J.C. Penney Stares At Liquidity Crunch In 2014

By Mani
Updated on

J.C. Penney Company, Inc. (NYSE:JCP) is set to face a net liquidity gap of $761 million in 2014 as against $853 million surplus in 2013, according to a recent Citigroup report.

J.C. Penney Stares At Liquidity Crunch In 2014

Deborah L Weinswig and Nathan Rich of Citi in their recent updated report on the department store retailer’s cash burn analysis highlights the retailer would end up with surplus cash in 2013, thanks to its tying up for term loan and revolver borrowings.

J.C. Penney downgraded by Citi

In a report last week, Deborah L Weinswig and Nathan Rich of Citi downgraded the retailer from Neutral to Sell as they felt the timeline for recovery had been pushed out until 2014.

The Citi analysts feel J.C. Penney Company, Inc. (NYSE:JCP) would have ample liquidity in 2013, thanks to the retailer tying up a $2,250 million term loan and $850 million in revolver borrowings. These facilities are expected to bridge the gap that might be caused by decrease in operating flow and increase in capex. The analysts feel the century-old retailer would end 2013 with $1,783 million of cash on its balance sheet providing ample liquidity to fund its operations.

2014 concern; 2015 cash crunch looms

The analysts concur that with no incremental debt financing, the retail major is expected to see a net decrease in cash to the extent of $761 million. The analysts feel investors will be concerned with such a huge cash burn in 2014.

Turning their attention to 2015, the analysts note J.C. Penney Company, Inc. (NYSE:JCP)’s cash level may deteriorate to below $500-700 million before the end of 2015. Citi analysts anticipate the department store retailer would most likely tap its credit facility to bridge its liquidity gaps, as the retailer would be running out of its options to tap additional debt financing in 2015.

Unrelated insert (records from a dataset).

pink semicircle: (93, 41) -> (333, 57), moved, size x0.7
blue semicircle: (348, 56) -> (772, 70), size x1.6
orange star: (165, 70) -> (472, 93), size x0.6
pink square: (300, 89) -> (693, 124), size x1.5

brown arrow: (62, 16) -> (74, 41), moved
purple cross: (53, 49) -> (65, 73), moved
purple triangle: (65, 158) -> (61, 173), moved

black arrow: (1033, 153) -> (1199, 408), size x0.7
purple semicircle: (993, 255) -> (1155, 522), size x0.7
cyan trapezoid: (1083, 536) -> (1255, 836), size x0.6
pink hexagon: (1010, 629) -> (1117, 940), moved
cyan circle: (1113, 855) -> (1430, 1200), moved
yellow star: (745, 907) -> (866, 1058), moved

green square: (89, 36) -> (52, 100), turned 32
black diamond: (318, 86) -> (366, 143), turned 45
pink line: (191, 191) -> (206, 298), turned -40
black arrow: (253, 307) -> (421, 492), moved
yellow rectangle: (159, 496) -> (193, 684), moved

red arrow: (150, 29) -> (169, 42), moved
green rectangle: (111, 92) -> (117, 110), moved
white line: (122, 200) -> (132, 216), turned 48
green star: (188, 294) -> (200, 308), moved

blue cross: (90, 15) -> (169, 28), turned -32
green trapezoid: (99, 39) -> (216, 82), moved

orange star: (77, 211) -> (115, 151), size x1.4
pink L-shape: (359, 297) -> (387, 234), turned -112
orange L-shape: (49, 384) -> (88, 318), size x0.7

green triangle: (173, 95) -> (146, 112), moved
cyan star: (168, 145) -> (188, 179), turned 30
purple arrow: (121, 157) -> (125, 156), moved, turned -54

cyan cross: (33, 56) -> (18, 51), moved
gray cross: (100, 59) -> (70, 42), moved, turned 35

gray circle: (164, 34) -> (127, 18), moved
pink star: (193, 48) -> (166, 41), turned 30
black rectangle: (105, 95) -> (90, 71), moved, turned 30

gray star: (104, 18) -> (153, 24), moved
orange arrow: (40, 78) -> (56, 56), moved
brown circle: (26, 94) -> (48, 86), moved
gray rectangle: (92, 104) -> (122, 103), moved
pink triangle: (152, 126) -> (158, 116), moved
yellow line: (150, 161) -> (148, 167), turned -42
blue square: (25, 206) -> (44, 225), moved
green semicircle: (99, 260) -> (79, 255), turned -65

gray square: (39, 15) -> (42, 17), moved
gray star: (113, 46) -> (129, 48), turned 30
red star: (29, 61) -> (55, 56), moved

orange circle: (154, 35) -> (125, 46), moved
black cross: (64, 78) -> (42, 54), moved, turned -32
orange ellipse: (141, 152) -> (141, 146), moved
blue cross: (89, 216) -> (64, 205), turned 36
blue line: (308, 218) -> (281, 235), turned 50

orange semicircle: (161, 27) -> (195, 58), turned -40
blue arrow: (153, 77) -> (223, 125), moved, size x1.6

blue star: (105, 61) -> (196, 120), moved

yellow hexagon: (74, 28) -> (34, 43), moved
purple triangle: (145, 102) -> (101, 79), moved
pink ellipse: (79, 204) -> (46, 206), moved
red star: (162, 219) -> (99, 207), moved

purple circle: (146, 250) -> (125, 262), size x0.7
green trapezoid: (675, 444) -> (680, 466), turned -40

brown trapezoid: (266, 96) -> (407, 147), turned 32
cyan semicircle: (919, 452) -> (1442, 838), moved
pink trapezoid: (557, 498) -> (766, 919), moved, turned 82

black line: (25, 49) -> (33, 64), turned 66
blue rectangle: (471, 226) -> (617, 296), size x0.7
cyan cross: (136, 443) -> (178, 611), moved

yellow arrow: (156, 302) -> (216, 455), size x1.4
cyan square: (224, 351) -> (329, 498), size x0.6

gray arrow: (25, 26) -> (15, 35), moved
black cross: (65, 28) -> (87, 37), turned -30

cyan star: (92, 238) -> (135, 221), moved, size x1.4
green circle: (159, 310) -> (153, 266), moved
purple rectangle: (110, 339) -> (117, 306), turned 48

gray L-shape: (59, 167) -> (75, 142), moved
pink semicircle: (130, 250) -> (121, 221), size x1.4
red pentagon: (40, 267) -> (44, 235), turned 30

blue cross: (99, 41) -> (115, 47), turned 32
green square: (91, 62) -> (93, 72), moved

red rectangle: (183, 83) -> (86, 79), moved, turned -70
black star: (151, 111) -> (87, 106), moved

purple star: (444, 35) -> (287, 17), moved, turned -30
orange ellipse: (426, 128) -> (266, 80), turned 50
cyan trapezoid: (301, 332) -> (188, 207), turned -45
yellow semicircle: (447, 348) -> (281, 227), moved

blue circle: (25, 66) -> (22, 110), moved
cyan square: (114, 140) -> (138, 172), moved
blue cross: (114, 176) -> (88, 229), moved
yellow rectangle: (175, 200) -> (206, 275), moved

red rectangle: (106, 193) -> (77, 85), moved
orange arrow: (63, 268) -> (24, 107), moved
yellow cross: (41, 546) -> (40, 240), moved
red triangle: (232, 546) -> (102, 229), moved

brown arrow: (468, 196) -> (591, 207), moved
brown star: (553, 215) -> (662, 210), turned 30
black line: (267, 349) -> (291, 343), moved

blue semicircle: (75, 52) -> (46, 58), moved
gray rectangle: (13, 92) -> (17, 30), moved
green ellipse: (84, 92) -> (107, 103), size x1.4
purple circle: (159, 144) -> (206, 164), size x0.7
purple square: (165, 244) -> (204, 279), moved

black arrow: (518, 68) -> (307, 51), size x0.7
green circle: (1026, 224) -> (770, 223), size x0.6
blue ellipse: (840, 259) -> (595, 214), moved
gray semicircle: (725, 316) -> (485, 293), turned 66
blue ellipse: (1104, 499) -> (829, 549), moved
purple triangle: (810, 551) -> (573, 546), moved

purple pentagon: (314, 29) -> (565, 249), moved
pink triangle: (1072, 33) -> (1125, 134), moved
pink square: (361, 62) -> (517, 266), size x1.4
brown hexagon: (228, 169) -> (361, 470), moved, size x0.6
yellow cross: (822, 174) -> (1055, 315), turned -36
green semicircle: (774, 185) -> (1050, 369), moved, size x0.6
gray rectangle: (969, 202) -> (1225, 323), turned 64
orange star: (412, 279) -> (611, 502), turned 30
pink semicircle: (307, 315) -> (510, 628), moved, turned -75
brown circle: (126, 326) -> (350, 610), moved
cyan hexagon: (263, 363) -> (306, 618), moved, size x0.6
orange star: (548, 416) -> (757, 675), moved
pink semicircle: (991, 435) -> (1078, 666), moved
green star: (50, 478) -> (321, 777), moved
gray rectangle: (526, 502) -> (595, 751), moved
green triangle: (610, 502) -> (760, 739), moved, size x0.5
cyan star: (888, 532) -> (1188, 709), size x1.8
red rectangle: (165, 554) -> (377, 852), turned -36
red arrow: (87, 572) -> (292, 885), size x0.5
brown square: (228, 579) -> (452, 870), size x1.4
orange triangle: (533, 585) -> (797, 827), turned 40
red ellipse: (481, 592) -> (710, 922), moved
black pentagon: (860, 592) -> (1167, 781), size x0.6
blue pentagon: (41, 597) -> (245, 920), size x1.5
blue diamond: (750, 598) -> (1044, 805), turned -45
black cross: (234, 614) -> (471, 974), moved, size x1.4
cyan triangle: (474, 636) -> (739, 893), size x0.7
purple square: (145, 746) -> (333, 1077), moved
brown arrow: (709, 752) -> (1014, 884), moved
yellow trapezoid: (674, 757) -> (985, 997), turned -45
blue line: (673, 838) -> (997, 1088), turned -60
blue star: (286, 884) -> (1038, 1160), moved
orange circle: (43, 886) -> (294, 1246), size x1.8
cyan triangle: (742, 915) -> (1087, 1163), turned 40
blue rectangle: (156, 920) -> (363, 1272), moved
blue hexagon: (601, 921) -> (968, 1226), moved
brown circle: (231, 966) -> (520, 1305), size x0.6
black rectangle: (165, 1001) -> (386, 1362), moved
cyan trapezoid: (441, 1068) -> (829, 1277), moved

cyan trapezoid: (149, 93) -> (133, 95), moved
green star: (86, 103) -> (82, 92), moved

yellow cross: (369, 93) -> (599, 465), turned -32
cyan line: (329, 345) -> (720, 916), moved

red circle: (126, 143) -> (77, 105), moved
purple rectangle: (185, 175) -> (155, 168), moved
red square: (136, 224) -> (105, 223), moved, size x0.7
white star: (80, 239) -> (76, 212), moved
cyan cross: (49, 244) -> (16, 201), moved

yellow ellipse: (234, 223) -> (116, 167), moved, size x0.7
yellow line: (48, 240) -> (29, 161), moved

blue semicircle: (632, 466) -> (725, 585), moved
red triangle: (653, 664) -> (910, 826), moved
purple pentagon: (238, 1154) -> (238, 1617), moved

Aggressive real estate valuation

Citi analysts termed Cushman & Wakefield’s valuation of the retailer’s real estate at $65 per square feet as aggressive, as the analysts feel $50 per square feet would be reasonable. The analysts estimate nearly 63 percent of total stores of the retailer are in C/D tier malls where their importance has seen a declining trend due to poor response in opening malls.

Fewer options left

Deborah L Weinswig and Nathan Rich of Citi believe the century-old retail major has limited options to raise additional capital, as their secured term loan hampers the ability to issue secured debt. However, the analysts feel the most likely source of liquidity for the retailer would be an additional drawdown on the revolver.

The analysts also note J.C. Penney Company, Inc. (NYSE:JCP) could issue convertible securities and preferred stock, though such options would be more expensive besides potentially diluting its equity holders’ interest.